Astronomy, Pythagorean Astronomy

Pythagorean Astronomy: Lucy in the Sky with Trojans

Lucy passing by an asteroid

Artist’s impression of Lucy passing by a binary Trojan asteroid. Image credit: NASA’s Goddard Space Flight Center/Conceptual Image Lab/Adriana Gutierrez

Back in 2015 the New Horizons spacecraft whizzed past Pluto on its way out of the Solar System. A few years later, as it continued on its way through the Kuiper Belt, it passed by a snowman-shaped object called Arrokoth. More recently, it’s discovered two objects that are in fact four – binary objects comprised of two smaller objects orbiting each other.

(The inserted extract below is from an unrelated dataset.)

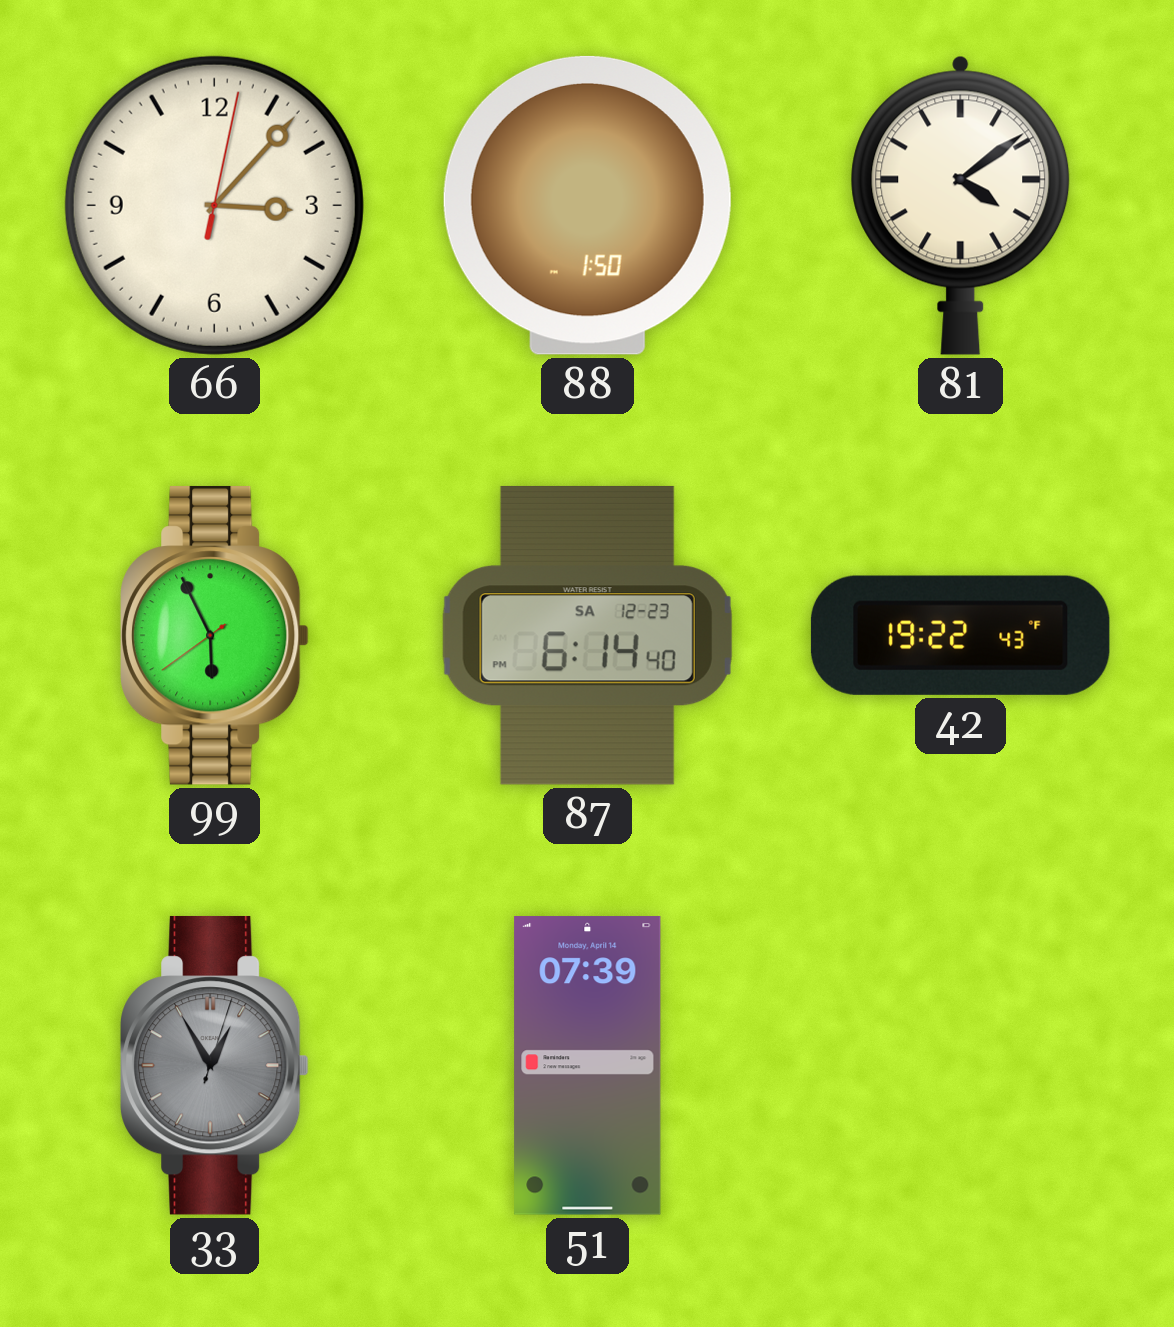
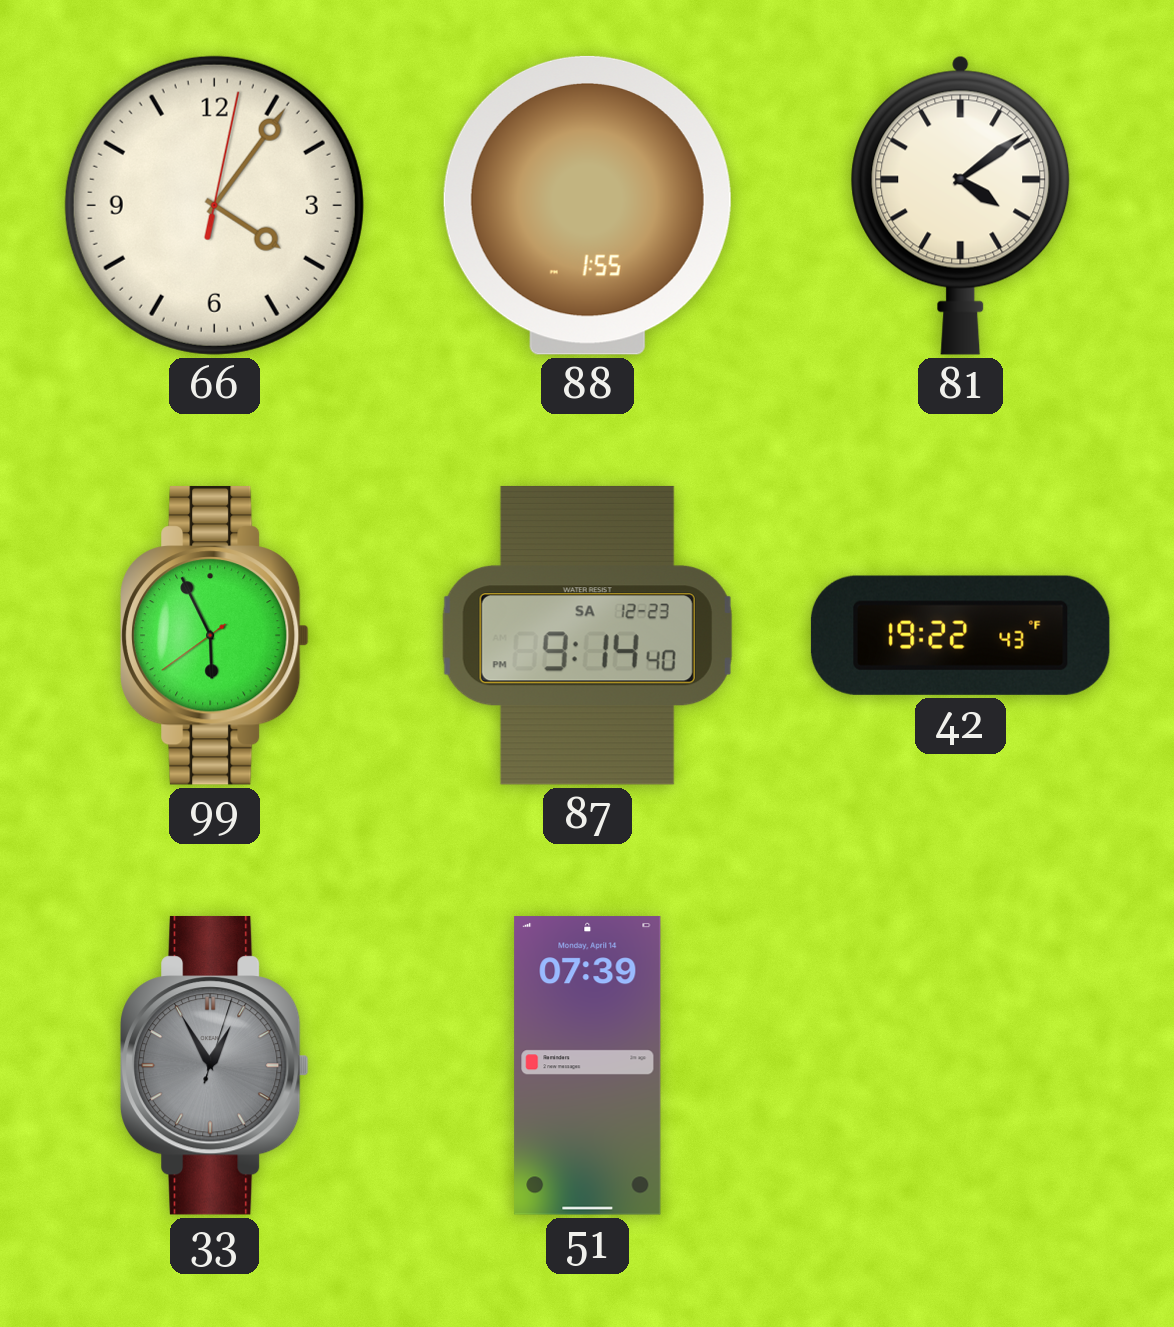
66: 3:07 -> 4:06
88: 1:50 -> 1:55
87: 6:14 -> 9:14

As Dr James Robinson, from the University of Edinburgh explains, the discovery of these objects is very useful for understanding the Kuiper Belt, and the different groups of objects within. In turn, that is important for understanding the formation of our Solar System.

Closer in, the Lucy spacecraft has recently launched on its way out to the Trojan asteroids, location near Jupiter. The first mission to these unusual objects, Lucy will shed light on a type of object we’ve never seen before.

An extended edition of an original broadcast on 4th November 2021 as part of Pythagoras’ Trousers on Radio Cardiff.